In this study, we propose a novel snapshot SR iToF camera based on a CS framework with PSF engineering. A conceptual diagram of the proposed method is shown in the bottom part of Fig. 1. To achieve PSF engineering and optical subpixel encoding in an inexpensive and easily available way, a phase-type diffraction grating is attached in front of a lens. Then low-resolution (LR) time-correlated intensity images are spatially coded. By applying compressive reconstruction to them, an SR depth map and luminance map are obtained. To make SR successful, we also proposed a regularization method of the depth map in CS reconstruction by exploiting the design features of the iToF camera, which is expected to work better than conventional regularization in general scenarios where the depth map is sparser than the luminance map.

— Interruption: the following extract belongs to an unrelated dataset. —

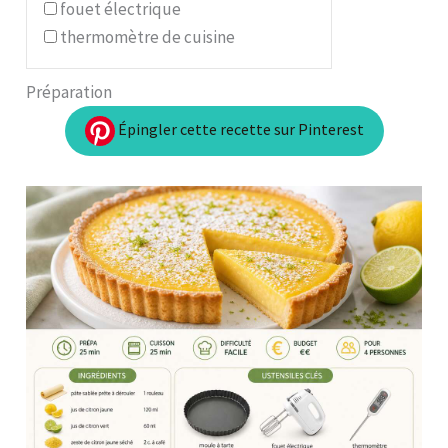
fouet électrique
thermomètre de cuisine
Préparation
Épingler cette recette sur Pinterest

Our work provides the following contributions:

• We proposed the first snapshot SR iToF camera and experimentally verified it. The method uses the CS framework with PSF engineering.
• We proposed an inexpensive, easily available, and easily removable way to realize PSF engineering for CS just by using a diffraction grating placed in an inclined position.
• Exploiting the design features of the iToF camera, we also proposed a regularization method for the depth map, which is suitable for the compressive reconstruction of natural scenes with a depth map that is sparser than the luminance map.

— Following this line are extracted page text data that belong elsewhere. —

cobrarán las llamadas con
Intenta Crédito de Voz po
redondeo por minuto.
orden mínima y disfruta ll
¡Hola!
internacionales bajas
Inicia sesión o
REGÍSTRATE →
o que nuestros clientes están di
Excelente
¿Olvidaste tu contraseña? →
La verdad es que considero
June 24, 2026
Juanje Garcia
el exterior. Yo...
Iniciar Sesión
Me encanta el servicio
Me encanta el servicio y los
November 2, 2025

As related studies in the field of CS-based ToF imaging, there have been several studies on compressive LiDAR [5,29,30] based on multiple measurements using a single photodiode. In these methods, CS helps to decrease the total number of scans to obtain a depth map by using random intensity modulation using a digital micromirror device (DMD). Since the methods assume the use of essentially a single photodiode, the same method cannot be applied to ToF cameras. CS has also been utilized to improve temporal SR in LiDAR and ToF cameras [31,32]; however, this work focuses on the spatial SR problem. In research on dToF cameras, Ref. [33] proposed a CS-based SR method using a coded aperture; however, the coded-aperture approach sacrifices light energy, and the applicability of the method to iToF cameras is not obvious. In research on iToF cameras, Ref. [34] also proposed the use of CS for spatial SR. The objective is the same as in the present study; however, it requires multiple measurements with DMD-based random intensity modulations at a relayed image plane. Since our method proposes snapshot realization using PSF engineering, our method has merits in terms of temporal resolution and light-use efficiency.

2. Method

2.1 Conventional iToF

The forward model of lens imaging is represented by a two-dimensional (2D) convolution of a scene luminance and a PSF, multiplied by a downsampling matrix [35]. By using downsampling matrix with equally spaced sampling ($\boldsymbol {\Phi }\in \mathbb {R}^{HW \times mHnW}$), this process can simply be expressed as follows:

(1)$$\begin{aligned} \boldsymbol{g} &= \mathrm{Down}_\downarrow \left(\mathrm{conv}_\mathrm{2D}\left(\boldsymbol{f}*\mathrm{PSF}\right)\right)\\ &= \boldsymbol{\Phi}\boldsymbol{f}, \end{aligned}$$

where $\boldsymbol {g}\in \mathbb {R}^{HW \times 1}$ and $\boldsymbol {f}\in \mathbb {R}^{mHnW \times 1}$ denote an observed image whose pixel count is $H \times W$, and an object whose pixel count is $mH \times nW$, respectively. These matrices are non-negative. $\mathrm {Down}_\downarrow$ represents downsampling function and $\mathrm {conv}_{\mathrm {2D}}$ represents 2D convolution. Note that $m,n\in \mathbb {N}$ denote the magnification factors of SR along two orthogonal axes, respectively and in this study, incoherent light is used. Here we define two time-correlated images with different time windows in pulse iToF as $\boldsymbol {g}_\mathrm {1}$ and $\boldsymbol {g}_\mathrm {2}$, which are output from pairs of taps in a sensor. The intensity ratio data $\boldsymbol {g}_\mathrm {ToF}$ of two time-correlated scene images, which is proportional to the depth map, can be obtained by pixel-wise calculations using the two time-correlated images as follows [9,10]:

(2)$$\begin{aligned} \boldsymbol{g}_\mathrm{ToF} &= \frac{\boldsymbol{g}_\mathrm{2}}{\boldsymbol{g}_\mathrm{1} + \boldsymbol{g}_\mathrm{2}}\\ &= \frac{\boldsymbol{\Phi}\boldsymbol{f}_\mathrm{1}}{\boldsymbol{\Phi}\left(\boldsymbol{f}_\mathrm{1}+\boldsymbol{f}_\mathrm{2}\right)}. \end{aligned}$$

Note that the fractions of the matrices and vectors represent the element-wise division in this paper.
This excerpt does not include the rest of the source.